Janairo Gabriela Ilona B, Yu Derrick Ethelbhert C, Janairo Jose Isagani B
Chemistry Department, De La Salle University, 2401 Taft Avenue, 0922 Manila, Philippines.
Biology Department, De La Salle University, 2401 Taft Avenue, 0922 Manila, Philippines.
Netw Model Anal Health Inform Bioinform. 2021;10(1):51. doi: 10.1007/s13721-021-00326-2. Epub 2021 Jul 24.
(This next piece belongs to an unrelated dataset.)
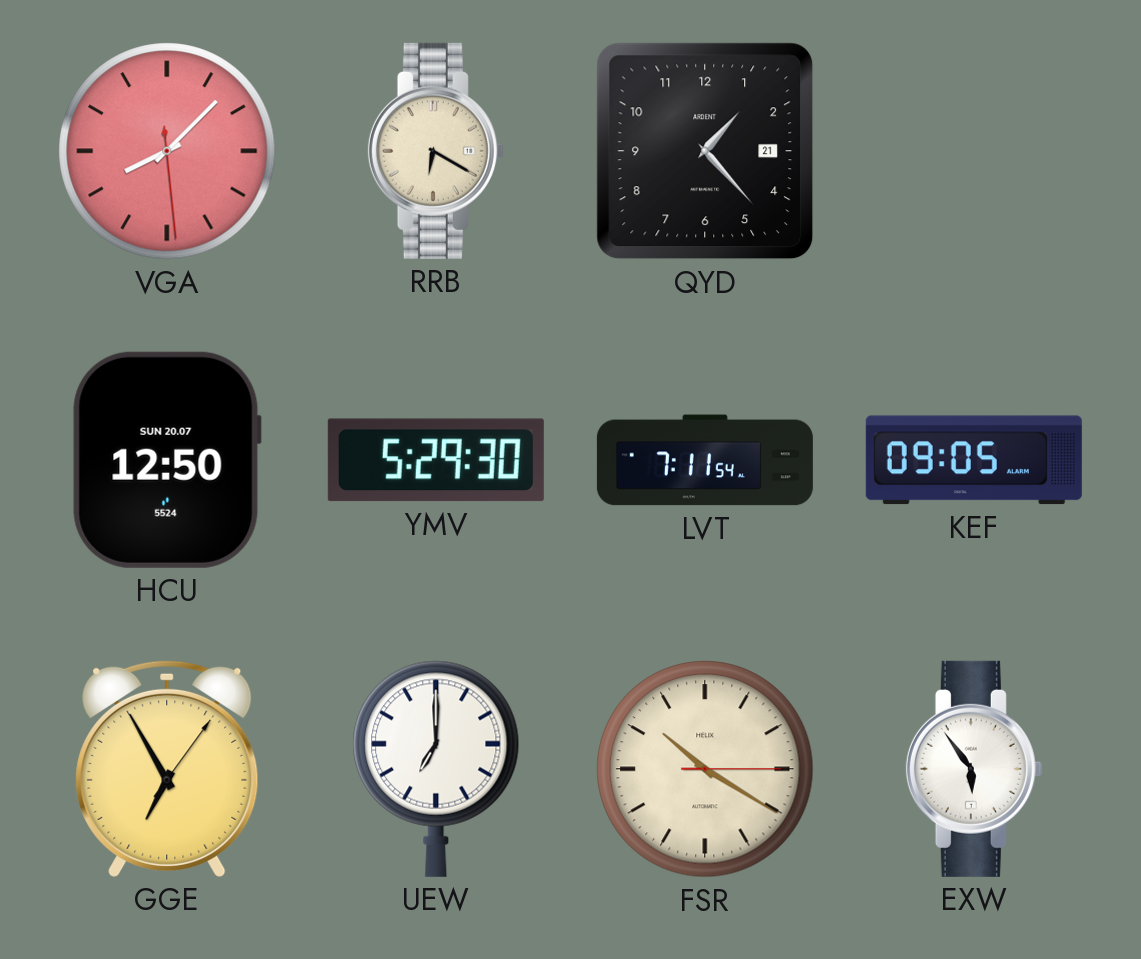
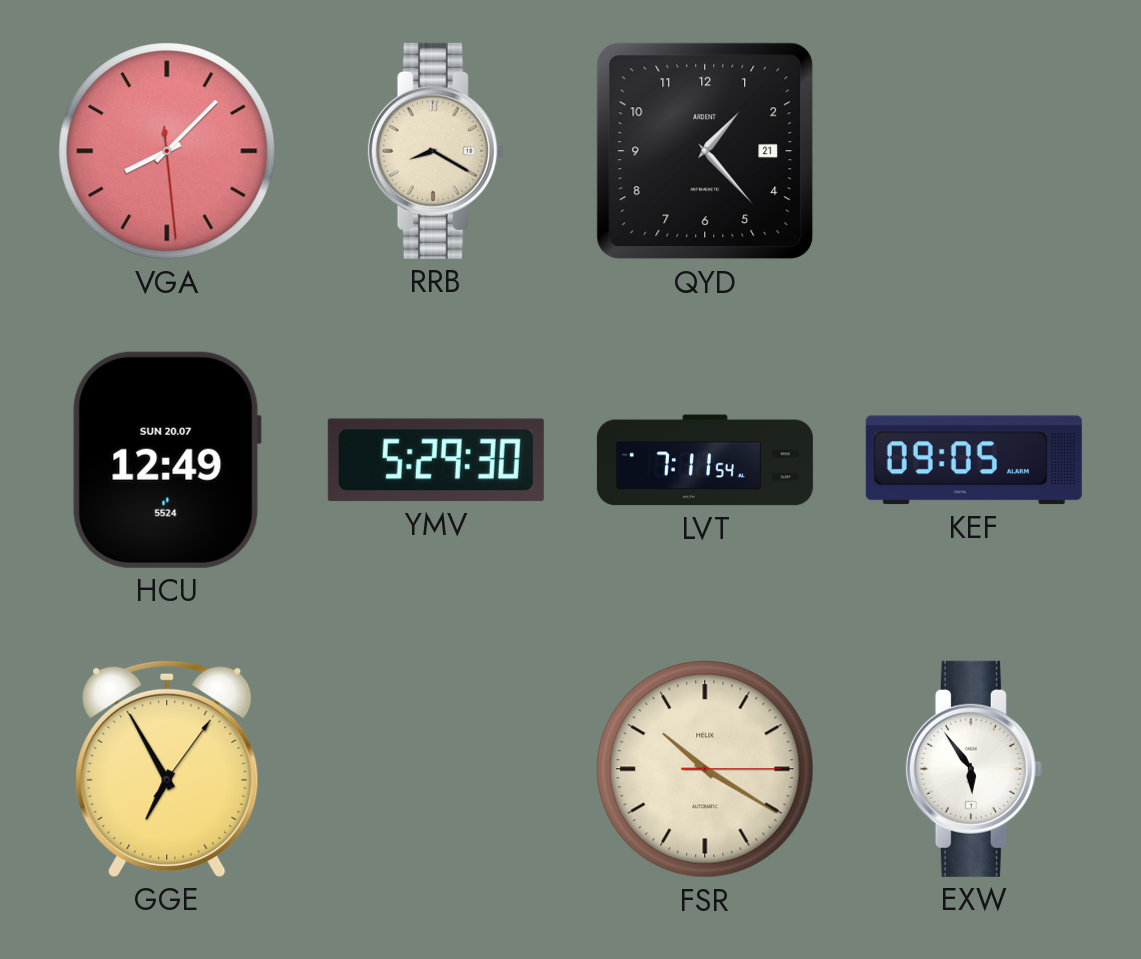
RRB: 6:20 -> 8:20
HCU: 12:50 -> 12:49
UEW: 7:00 -> none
The widespread infection caused by the 2019 novel corona virus (SARS-CoV-2) has initiated global efforts to search for antiviral agents. Drug discovery is the first step in the development of commercially viable pharmaceutical products to deal with novel diseases. In an effort to accelerate the screening and drug discovery workflow for potential SARS-CoV-2 protease inhibitors, a machine learning model that can predict the binding free energies of compounds to the SARS-CoV-2 main protease is presented. The optimized multiple linear regression model, which was trained and tested on 226 natural compounds demonstrates reliable prediction performance ( test = 0.81, RMSE test = 0.43), while only requiring five topological descriptors. The externally validated model can help conserve and maximize available resources by limiting biological assays to compounds that yielded favorable outcomes from the model. The emergence of highly infectious diseases will always be a threat to human health and development, which is why the development of computational tools for rapid response is very important.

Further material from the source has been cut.